NEWS ON OUR ACTIVITIES: Contributions from the Civil Society Organisations’ Group to Civil Society Week 2026

© EU/EESC

The third edition of Civil Society Week took place from 2 to 5 March 2026 at the European Economic and Social Committee (EESC) in Brussels, under the theme People, Democracy, Resilience – Our Future!

At a pivotal moment for Europe, the EESC brought together a broad range of voices — including civil society organisations, citizens, EU institutions, national Economic and Social Councils and stakeholders from across Europe, as well as candidate countries — to reflect on how to strengthen democracy, civic participation and social cohesion. Over four days, high-level debates, participatory sessions and interactive workshops focused on supporting people, protecting democratic values and preparing the Union for the future.

Members of the EESC Civil Society Organisations’ Group actively contributed to these discussions, taking part in several panel debates and exchanges throughout the week. Read below, a wrap-up of their interventions.


Educating citizenship for resilient societies 

Pavel Trantina

Societal resilience emerges when individuals can transcend self-interest, cooperate, and trust the collective good. Personal resilience grows through daily self-development, perseverance, and constructive challenge. In educating for both, civil society organisations have an essential role to play.

What holds us together? The power of social cohesion 

Ina Agafonova

Social cohesion begins with trust, and trust is built through meaningful participation. Civil dialogue is not a formality; it is a cornerstone of democratic legitimacy and societal resilience, particularly in times of crisis.

Bogomil Nikolov

Social exclusion is the result of systemic governance failures, not individual shortcomings. When such exclusion persists, it erodes social cohesion, undermines trust in institutions, and weakens democratic values.

Building an enabling environment for democratic resilience 

Ewa Kulik-Bielińska

The EU Strategy for civil society, adopted in November 2025 in the response to over 10 years advocacy by CSOs across the EU, is a symbolic yet important recognition of the fundamental role civil society plays in promoting, strengthening and defending our democracies. Acknowledging the growing challenges, restrictions, and threats faced by CSOs and human-rights defenders in both EU member states and enlargement countries, the Strategy commits to elevating civil society as a partner in governance and policymaking at EU and national levels by enhancing and supplementing civic-dialogue frameworks, strengthening protection mechanisms, and expanding and streamlining funding opportunities to ensure civil society can fulfil its function freely, independently and effectively in an open, safe, and enabling civic space. It is now up to CSOs, the EESC, and the European Commission to ensure that these commitments are translated into practical, results-oriented structures and processes, so that the Strategy does not remain merely another well-intentioned declaration.

Giuseppe Guerini

Social economy entities in Europe constitute a genuine social infrastructure that nourishes and roots democratic principles in real life, not only through the promotion of active citizenship, social solidarity and commitment to the common good, but also by embodying them, making the economy democratic too.

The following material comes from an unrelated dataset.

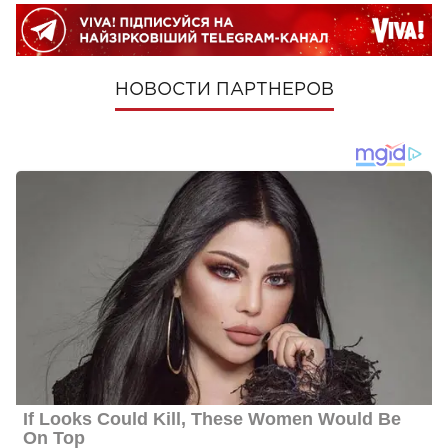
НОВОСТИ ПАРТНЕРОВ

In this era of enormous wealth concentration and growing inequality, cooperatives are the main form of enterprise that distributes wealth where it is created, plays a fundamental role in combating poverty and is based on corporate governance founded on the principle of democratic participation.

President Cillian Lohan

We strongly support the European Commission Democracy package - in particular the Democracy Shield - but the European Economic and Social Committee and the European Committee of the Regions must be fully involved, for civil society empowerment and all citizens' benefit. That’s why we back the Civil Society Platform.

Funding civic space: the role of the EU and other donors 

Elena Calistru

Europe is rearming, and rightly so. But the countries that lost their democracies didn't fall to tanks — they fell to captured courts, captured media, and civic organizations that ran out of money mid-battle. The next MFF will show whether we've understood that lesson: defence spending and democratic infrastructure are not two separate budget lines. They're the same investment.

Volunteering & social economy: Building up Europe’s resilience 

Vice-President Ariane Rodert

Volunteers, civil society and social economy organisations are crucial in strengthen Europe’s resilience, both when a crisis hits by mobilizing rapid support, and through their social mission and day-to-day activities fostering social cohesion, inclusive participation and providing locally rooted solutions that help communities adapt, recover, and thrive. To fully capture their contributions to resilience, civil society space must be better protected and expanded with enabling policies and support to ensure meaningful engagement.

Invisible Work, Visible Impact to mark International Women’s Day

Vice-President Pietro Barbieri

There is no doubt that care work is largely carried out by women from non-European countries. They form an indispensable workforce, yet their contribution is often inadequately recognised—frequently excluded from national collective bargaining agreements and, in some cases, from national regulatory frameworks altogether. Much more must be done to protect these workers from exploitation and abuse in all its forms.